We help capture discrepancies between your transcription model and errors in order to effectively calculate a Word Error Rate (WER) as part of your evaluation process. Post-call transcription tends to be more accurate, and we’ve seen teams manually do this by hiring humans to label a dataset and test against it for WER calculations.
By providing a more accurate baseline, Roark helps teams quantify how well their production transcriptions match reality and flag cases where the model is introducing errors that could impact downstream agent performance. That way, you’re not just testing if your agent responds correctly, but whether it’s getting the right inputs in the first place.
This seems useful for issues early in the convo but what if the AI responses diverge from the recorded convo prior to the issue being hit?
That’s a great point! While we do our best to simulate an identical case, if the agent responds differently, our focus is on whether the key evaluator or goal for that replay set passes or fails. We use that as the source of truth and flag the exact moment where the conversation diverges from the expected flow.

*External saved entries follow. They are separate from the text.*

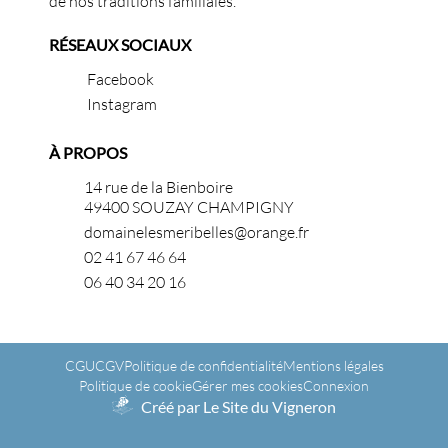
de nos traditions familiales.
RÉSEAUX SOCIAUX
Facebook
Instagram
À PROPOS
14 rue de la Bienboire
49400 SOUZAY CHAMPIGNY
domainelesmeribelles@orange.fr
02 41 67 46 64
06 40 34 20 16
CGU
CGV
Politique de confidentialité
Mentions légales
Politique de cookie
Gérer mes cookies
Connexion
Créé par Le Site du Vigneron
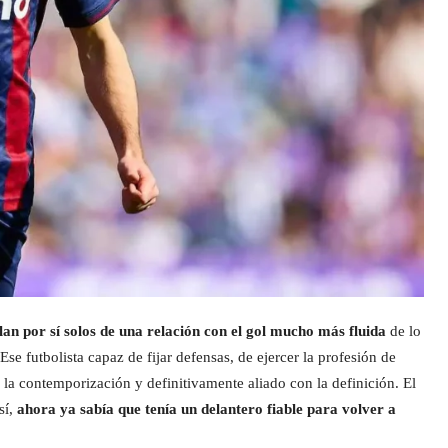
lan por sí solos de una relación con el gol mucho más fluida
de lo
Ese futbolista capaz de fijar defensas, de ejercer la profesión de
 la contemporización y definitivamente aliado con la definición. El
sí,
ahora ya sabía que tenía un delantero fiable para volver a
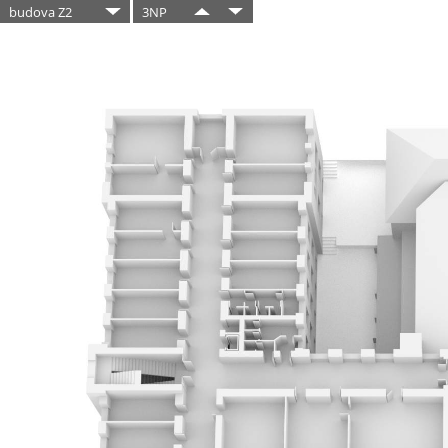
budova Z2
3NP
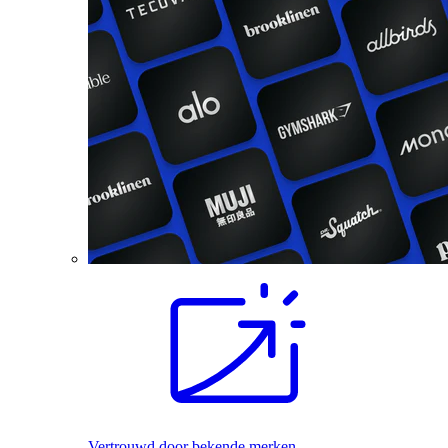
Vertrouwd door bekende merken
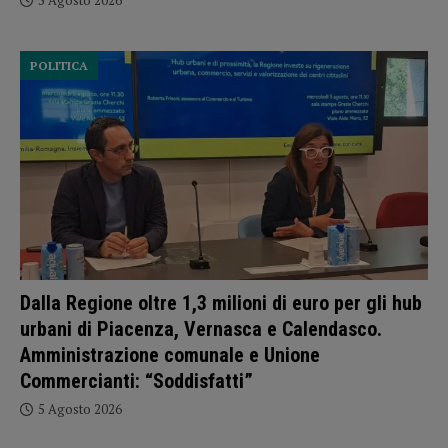
POLITICA
Dalla Regione oltre 1,3 milioni di euro per gli hub
urbani di Piacenza, Vernasca e Calendasco.
Amministrazione comunale e Unione
Commercianti: “Soddisfatti”
5 Agosto 2026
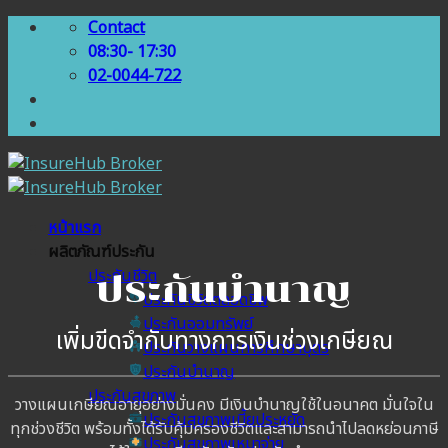
Skip
Contact
to
08:30- 17:30
content
02-0044-722
หน้าแรก
ผลิตภัณฑ์ประกัน
ประกันชีวิต
ประกันบำนาญ
ประกันชีวิตตลอดชีพ
ประกันออมทรัพย์
เพิ่มขีดจำกับทางการเงินช่วงเกษียณ
ประกันวางแผนการศึกษาบุตร
ประกันบำนาญ
ประกันสุขภาพ
วางแผนเกษียณอายุอย่างมั่นคง มีเงินบำนาญใช้ในอนาคต มั่นใจใน
ประกันสุขภาพเบี้ยประหยัด
ทุกช่วงชีวิต พร้อมทั้งได้รับคุ้มครองชีวิตและสามารถนำไปลดหย่อนภาษี
ประกันสุขภาพเหมาจ่าย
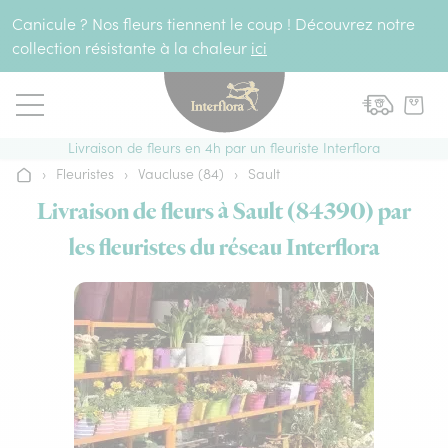
Aller au contenu
Canicule ? Nos fleurs tiennent le coup ! Découvrez notre
collection résistante à la chaleur
ici
Livraison de fleurs en 4h par un fleuriste Interflora
›
Fleuristes
›
Vaucluse (84)
›
Sault
Accueil
Livraison de fleurs à Sault (84390) par
les fleuristes du réseau Interflora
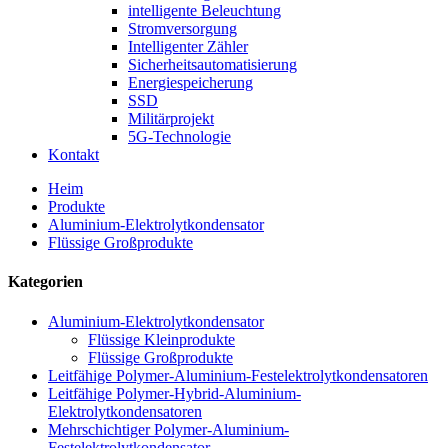
intelligente Beleuchtung
Stromversorgung
Intelligenter Zähler
Sicherheitsautomatisierung
Energiespeicherung
SSD
Militärprojekt
5G-Technologie
Kontakt
Heim
Produkte
Aluminium-Elektrolytkondensator
Flüssige Großprodukte
Kategorien
Aluminium-Elektrolytkondensator
Flüssige Kleinprodukte
Flüssige Großprodukte
Leitfähige Polymer-Aluminium-Festelektrolytkondensatoren
Leitfähige Polymer-Hybrid-Aluminium-
Elektrolytkondensatoren
Mehrschichtiger Polymer-Aluminium-
Festelektrolytkondensator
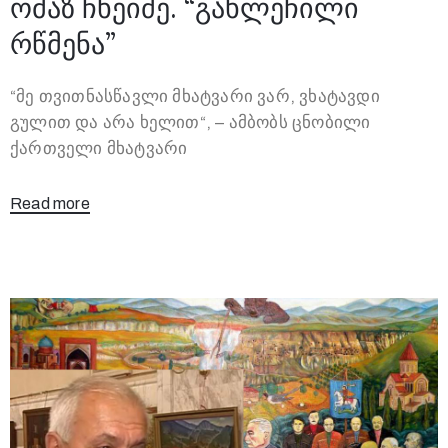
ომაზ ჩხეიძე. “გახლეჩილი
რწმენა”
“მე თვითნასწავლი მხატვარი ვარ, ვხატავდი
გულით და არა ხელით“, – ამბობს ცნობილი
ქართველი მხატვარი
Read more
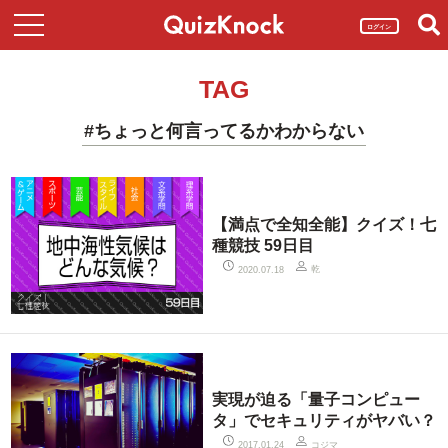
ログイン
TAG
#ちょっと何言ってるかわからない
【満点で全知全能】クイズ！七
種競技 59日目
乾
2020.07.18
実現が迫る「量子コンピュー
タ」でセキュリティがヤバい？
コジマ
2017.01.24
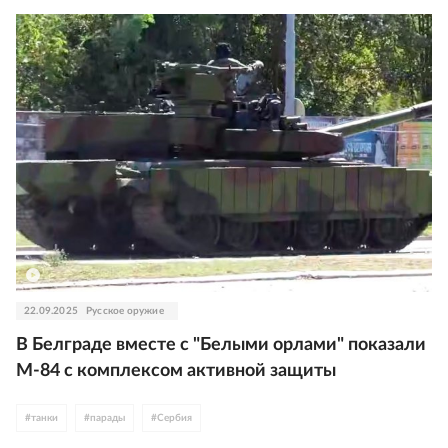
22.09.2025
Русское оружие
В Белграде вместе с "Белыми орлами" показали
М-84 с комплексом активной защиты
#
танки
#
парады
#
Сербия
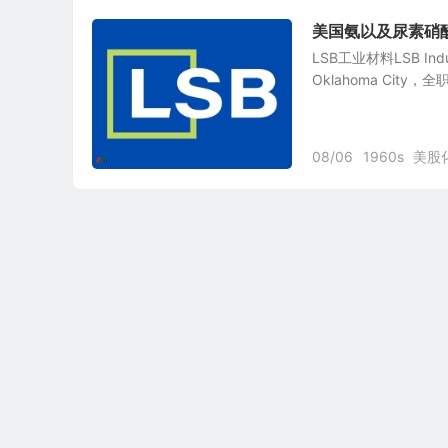
美国氨以及尿素硝酸铵生产
LSB工业材料LSB Ind
Oklahoma Cit
08/06
1960s
美股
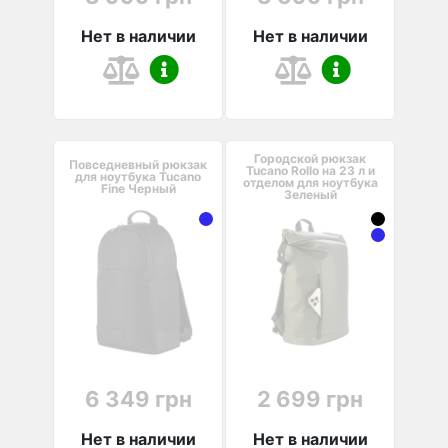
Нет в наличии
Нет в наличии
Городской рюкзак
Повседневный рюкзак
Tucano Rollo на 23 л и
для ноутбука Tucano
отделом для ноутбука
Fine Черный
Зеленый
6 349 грн
2 699 грн
Нет в наличии
Нет в наличии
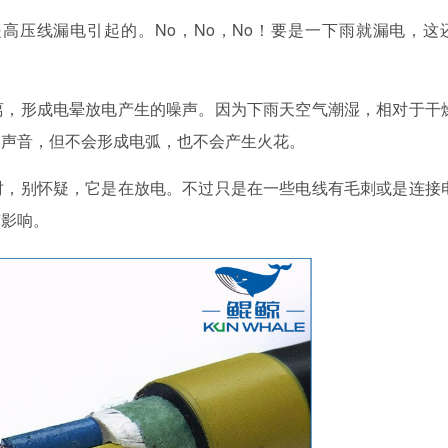
压线漏电引起的。No，No，No！要是一下雨就漏电，这
，形成电晕放电产生的噪声。因为下雨天空气潮湿，相对于干
的声音，但不会形成电弧，也不会产生火花。
，别怀疑，它是在放电。不过只是在一些电线有毛刺或是连接
有影响。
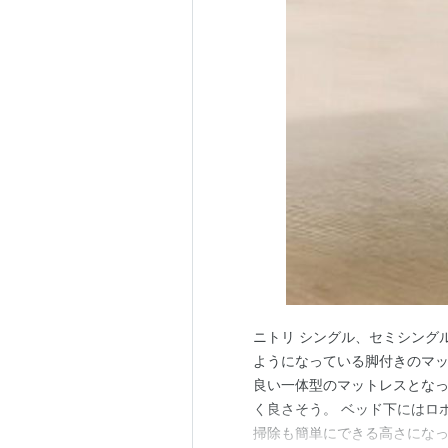
ニトリ シングル、セミシング
ようになっている脚付きのマ
良い一体型のマットレスとなっ
く良さそう。 ベッド下にはロ
掃除も簡単にできる高さにな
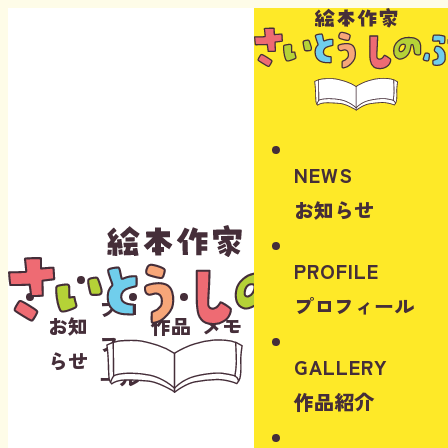
Instagram
Youtube
NEWS
お知らせ
PROFILE
プロフィール
プロ
お知
作品
メモ
フィ
らせ
紹介
リー
GALLERY
ール
作品紹介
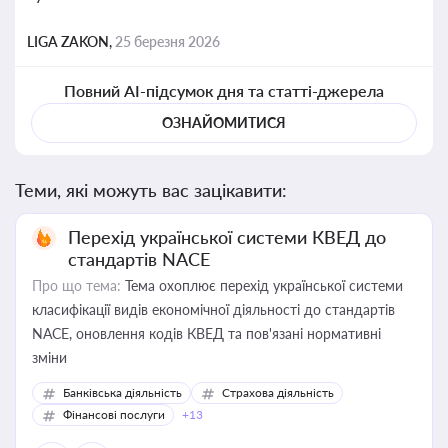
LIGA ZAKON,
25 березня 2026
Повний AI-підсумок дня та статті-джерела
ОЗНАЙОМИТИСЯ
Теми, які можуть вас зацікавити:
Перехід української системи КВЕД до
стандартів NACE
Про що тема:
Тема охоплює перехід української системи
класифікації видів економічної діяльності до стандартів
NACE, оновлення кодів КВЕД та пов'язані нормативні
зміни
Банківська діяльність
Страхова діяльність
Фінансові послуги
+13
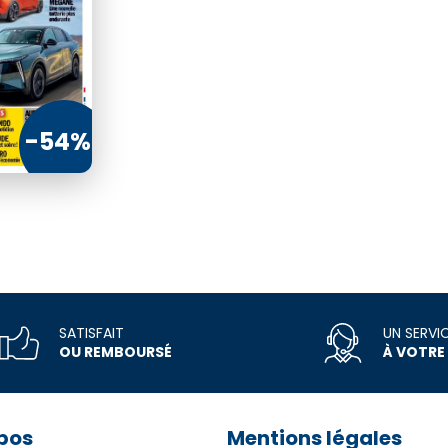
dont 1 N° double et 1 N°
hors série
€75
€88
81
€40
-54%
MMANDER
COMMANDER
SATISFAIT
UN SERVI
OU REMBOURSÉ
À VOTRE
pos
Mentions légales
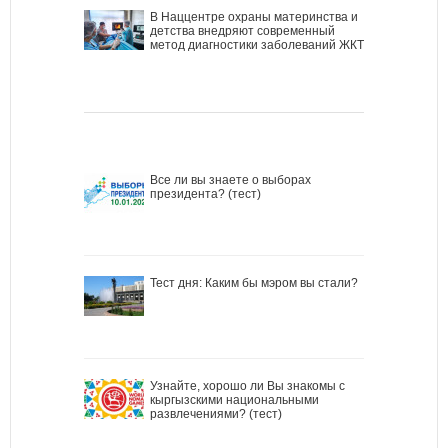
В Наццентре охраны материнства и
детства внедряют современный
метод диагностики заболеваний ЖКТ
Все ли вы знаете о выборах
президента? (тест)
Тест дня: Каким бы мэром вы стали?
Узнайте, хорошо ли Вы знакомы с
кыргызскими национальными
развлечениями? (тест)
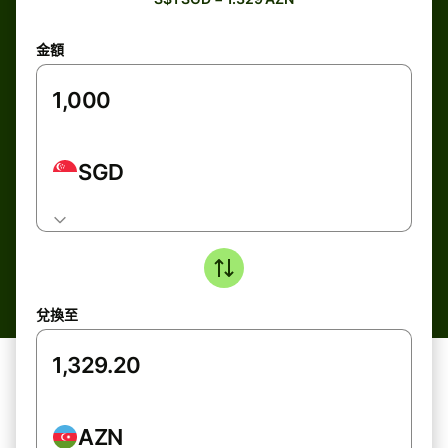
金額
SGD
兌換至
AZN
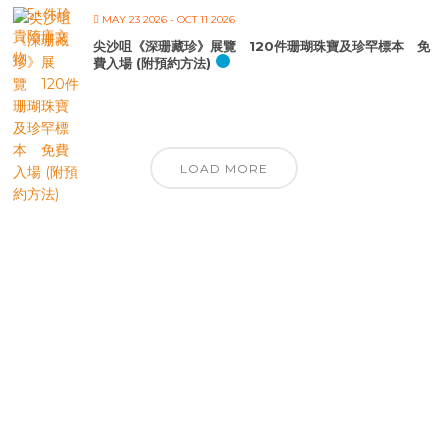
MAY 23 2026
- OCT 11 2026
尖沙咀《深珊藏珍》展覽 120件珊瑚珠寶及珍罕標本 免
費入場 (附預約方法)
LOAD MORE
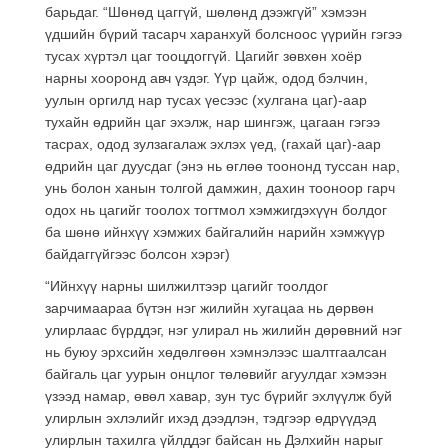
барьдаг. “Шөнөд цаггүй, шөлөнд дээжгүй” хэмээн
үдшийн бүрий тасарч харанхуй болсноос үүрийн гэгээ
тусах хүртэл цаг тооцдоггүй. Цагийг зөвхөн хоёр
нарны хооронд авч үздэг. Үүр цайж, одод бэлчин,
уулын оргилд нар тусах үесээс (хулгана цаг)-аар
тухайн өдрийн цаг эхэлж, нар шингэж, цагаан гэгээ
тасрах, одод зулзагалаж эхлэх үед, (гахай цаг)-аар
өдрийн цаг дуусдаг (энэ нь өглөө тоононд туссан нар,
унь болон ханын толгой дамжин, дахин тооноор гарч
одох нь цагийг тоолох тогтмол хэмжигдэхүүн болдог
ба шөнө ийнхүү хэмжих байгалийн нарийн хэмжүүр
байдаггүйгээс болсон хэрэг)
“Ийнхүү нарны шилжилтээр цагийг тоолдог
зарчимаараа бүтэн нэг жилийн хугацаа нь дөрвөн
улирлаас бүрддэг, нэг улирал нь жилийн дөрөвний нэг
нь буюу эрхсийн хөдөлгөөн хэмнэлээс шалтгаалсан
байгаль цаг уурын онцлог төлөвийг агуулдаг хэмээн
үзээд намар, өвөл хавар, зун тус бүрийг эхлүүлж буй
улирлын эхлэлийг ихэд дээдлэн, тэдгээр өдрүүдэд
улирлын тахилга үйлддэг байсан нь Дэлхийн нарыг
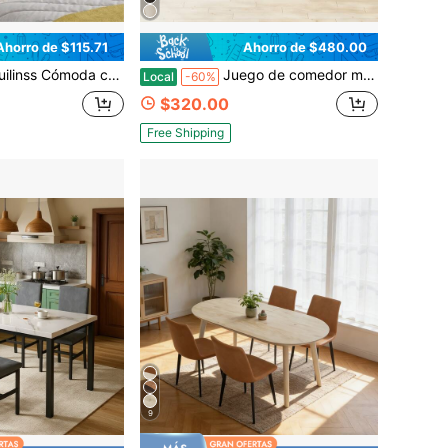
Ahorro de $115.71
Ahorro de $480.00
a TV de 55" de ancho para el dormitorio, cómoda y estante de tela con bolsillo lateral, estantes abiertos, torre de almacenamiento para sala de estar, pasillo, entrada
Juego de comedor minimalista, mesa redonda compacta con sillas acolchadas suaves para apartamentos y estudios pequeños
Local
-60%
$320.00
Free Shipping
9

Curious, who do you guys consider is the leader in the space with real-time voice interactions, interruptions, etc?
Why is it called Roark?
Great question! Roark is named after Ted Roark from Chuck — both of us (Daniel and I) watched Chuck a lot growing up, and the name just stuck with us.
No deep meaning, just something we liked and thought sounded cool!
I had assumed it was a reference to the highly polarizing and political author Ayn Rand—might be worth giving some thought to!
My first thought when I saw the name was it would be an AI architecture firm related to Howard Roark from Atlas Shrugged.
*the fountainhead
Right!
Congrats on the launch!
Thank you!
[dead]
Super cool to see this just now. We are building in the space of computer screen analysis and started to experience something similar, hence want to build something similar for Pixels instead of voice.
Would love to chat to you, jan@kontext21.com
Thanks, Jan! Would love to hear more about what you’re working on! Just sent you an email.